E ele estava certo. Após varias tentativas de diálogo, o homem finalmente cede ao insistente Treves. Seu nome era John Merrick tinha 21 anos. Fora abandonado ainda na infância pela mãe, de quem guardava uma foto. Desde cedo se resignara à sua condição. Evitara falar, temia uma reação ainda pior das pessoas. Acostumara-se às expressões hostis e de medo dos rostos. Achava que esse era seu quinhão no mundo: Vagar por entre estaleiros imundos e divertir gente interessada em seu aspecto bizarro.

Às vezes, enquanto era fustigado por Bytes, ou quando estava trancafiado numa jaula nas noites frias de inverno, achava que fosse mesmo um animal. Olhando a fotografia de sua linda mãe, era compreensível que ela o abandonasse. Devia ser um estorvo... Mas, nesses momentos, recitava mentalmente o salmo 23, o seu preferido:

"Ainda que eu andasse pelo vale da sombra da morte, não temeria mal algum, porque tu estás comigo[...] Certamente que a bondade e a misericórdia me seguirão todos os dias da minha vida; e habitarei na casa do Senhor por longos dias."

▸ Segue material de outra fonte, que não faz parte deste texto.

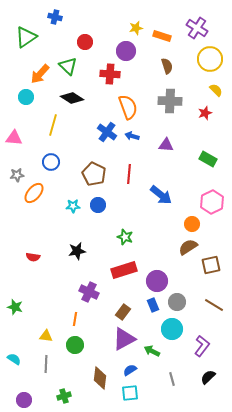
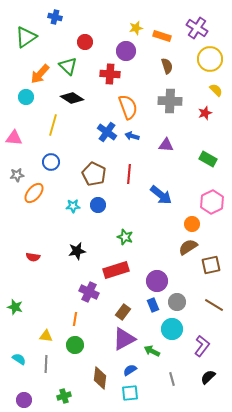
red rectangle at (124, 270): moved 8 px left
cyan semicircle at (14, 359): moved 5 px right
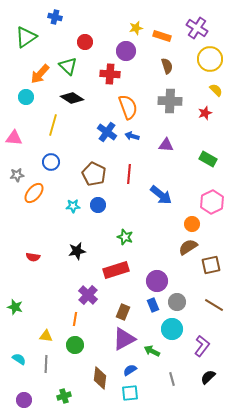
purple cross at (89, 292): moved 1 px left, 3 px down; rotated 18 degrees clockwise
brown rectangle at (123, 312): rotated 14 degrees counterclockwise
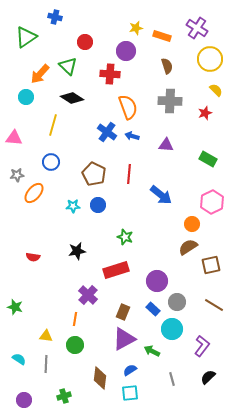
blue rectangle at (153, 305): moved 4 px down; rotated 24 degrees counterclockwise
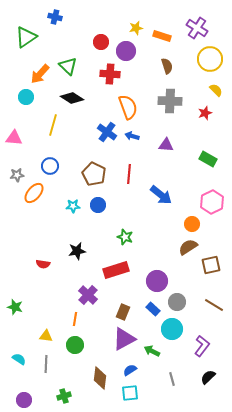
red circle at (85, 42): moved 16 px right
blue circle at (51, 162): moved 1 px left, 4 px down
red semicircle at (33, 257): moved 10 px right, 7 px down
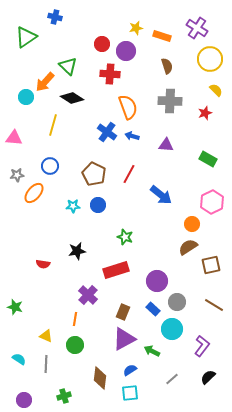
red circle at (101, 42): moved 1 px right, 2 px down
orange arrow at (40, 74): moved 5 px right, 8 px down
red line at (129, 174): rotated 24 degrees clockwise
yellow triangle at (46, 336): rotated 16 degrees clockwise
gray line at (172, 379): rotated 64 degrees clockwise
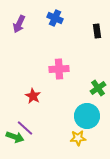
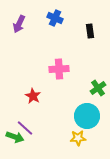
black rectangle: moved 7 px left
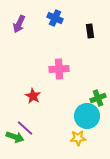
green cross: moved 10 px down; rotated 14 degrees clockwise
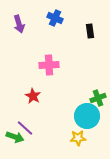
purple arrow: rotated 42 degrees counterclockwise
pink cross: moved 10 px left, 4 px up
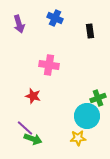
pink cross: rotated 12 degrees clockwise
red star: rotated 14 degrees counterclockwise
green arrow: moved 18 px right, 2 px down
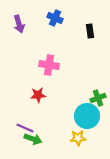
red star: moved 5 px right, 1 px up; rotated 21 degrees counterclockwise
purple line: rotated 18 degrees counterclockwise
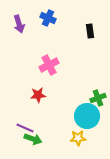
blue cross: moved 7 px left
pink cross: rotated 36 degrees counterclockwise
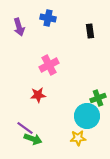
blue cross: rotated 14 degrees counterclockwise
purple arrow: moved 3 px down
purple line: rotated 12 degrees clockwise
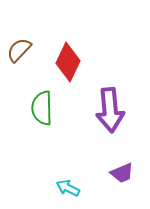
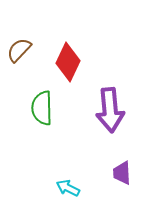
purple trapezoid: rotated 110 degrees clockwise
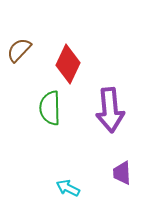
red diamond: moved 2 px down
green semicircle: moved 8 px right
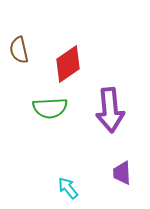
brown semicircle: rotated 56 degrees counterclockwise
red diamond: rotated 30 degrees clockwise
green semicircle: rotated 92 degrees counterclockwise
cyan arrow: rotated 25 degrees clockwise
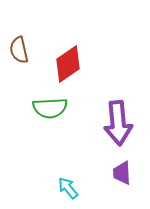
purple arrow: moved 8 px right, 13 px down
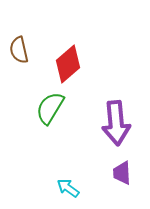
red diamond: rotated 6 degrees counterclockwise
green semicircle: rotated 124 degrees clockwise
purple arrow: moved 2 px left
cyan arrow: rotated 15 degrees counterclockwise
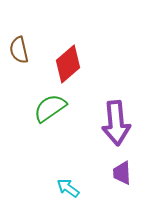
green semicircle: rotated 24 degrees clockwise
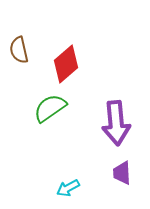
red diamond: moved 2 px left
cyan arrow: rotated 65 degrees counterclockwise
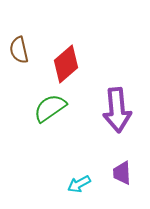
purple arrow: moved 1 px right, 13 px up
cyan arrow: moved 11 px right, 4 px up
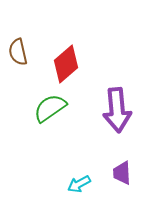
brown semicircle: moved 1 px left, 2 px down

À medida que Merrick  narra suas desventuras, fica evidente que se trata de alguém extremamente sensível. Como um Dorian Gray invertido, enquanto seu corpo se deformava de maneira atroz com o tempo, sua alma permanecia intacta.

Treves o apresenta à sua mulher, a adorável Anne, que imediatamente enxerga John Merrick e não o homem elefante, como todas as outras pessoas. Era algo extremamente desconcertante para John.  Nunca o haviam tratado assim. Definitivamente não era um animal. Sua mãe ficaria orgulhosa em saber que tinha amigos tão amáveis. No entanto, eram raras as pessoas com a sensibilidade do casal Treves. Para a maioria ele era apenas um motivo bizarro de curiosidade. 

Mas não demora até o terrível Bytes aparecer de volta, como um espectro. Em uma visita sorrateira ao hospinal, ele nota que seu "tesouro" vive confortavelmente, é presença constante nos jornais londrinos e uma sensação entre a alta sociedade. Continua sendo, no fundo, uma mera atração. E, aproveitando um lapso na segurança do Hospital, Bytesleva embora sua propriedade.

John Merrick volta novamente às trevas dos estaleiros, circos e jaulas. No submundo em que conhecia bem, havia uma romaria de outros tipos “grotescos”: Anões, mulheres de barba, gêmeos siameses, homens gigantes etc.. Pessoas à margem de tudo e de todos que, como ele, eram expostos de forma humilhante para platéias sedentas.

Por meses perambulam pelos inferninhos londrinos. Seu corpo debilitado já sofre bastante com os maus tratos. Durante um dos porres habituais de Bytes, os colegas de ofício de John se unem para libertá-lo. Todos eles conhecem de maneira familiar seu sofrimento de inadequação e abrem as grades: "Está livre agora, pobre amigo".

John volta ao hospital. O senhor Treves e sua esposa o recebem calorosamente. Não, não era um animal, certamente. Seus amigos o haviam libertado do vale da sombra da morte. Frederick Treves enxergara nele o que ninguém vira antes, como quem vê a beleza desajeitada de uma flor que brota do asfalto, em meio ao trânsito caótico, confirmando o que diz o poema:

"[..] Há um ouvido mais fino que escuta, um peito de artista que incha, e uma rosa se abre, um segredo comunica-se, o poeta anunciou, o poeta nas trevas anunciou".